Top of Entries provided

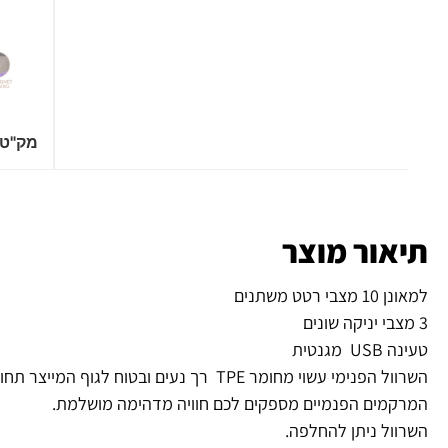
ברקוד AR לצפייה בסרט אירוטי מדהים עם Misty
וברקוד QR שיכניס אותך לעולמה של
Misty .
מק"ט
תיאור מוצר
למאונן 10 מצבי רטט משתנים
3 מצבי יניקה שונים
טעינה USB מגנטית
השרוול הפנימי עשוי מחומר TPE רך נעים ובטוח לגוף המייצר תחושה מציאותית,
המרקמים הפנמיים מספקים לכם חוויה מדהימה מושלמת.
השרוול ניתן להחלפה.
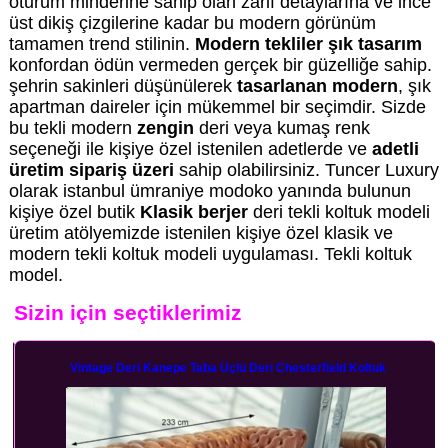
oturum minderine sahip olan zarif detaylarına ve ince
üst dikiş çizgilerine kadar bu modern görünüm
tamamen trend stilinin.
Modern tekliler şık tasarım
konfordan ödün vermeden gerçek bir güzelliğe sahip.
şehrin sakinleri düşünülerek
tasarlanan modern
, şık
apartman daireler için mükemmel bir seçimdir. Sizde
bu tekli modern
zengin
deri veya kumaş renk
seçeneği ile kişiye özel istenilen adetlerde ve
adetli
üretim sipariş üzeri
sahip olabilirsiniz. Tuncer Luxury
olarak istanbul ümraniye modoko yanında bulunun
kişiye özel butik
Klasik berjer
deri tekli koltuk modeli
üretim atölyemizde istenilen kişiye özel klasik ve
modern tekli koltuk modeli uygulaması. Tekli koltuk
model.
Sizin için seçtiklerimiz
Vintage Deri Kanepe Taba Üçlü Deri Chesterfield Koltuk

Bottom of Entries provided

## What the task requires
Look through the data above for the string "için" and copy every line where it appears.

## Exercise result
apartman daireler için mükemmel bir seçimdir. Sizde
Sizin için seçtiklerimiz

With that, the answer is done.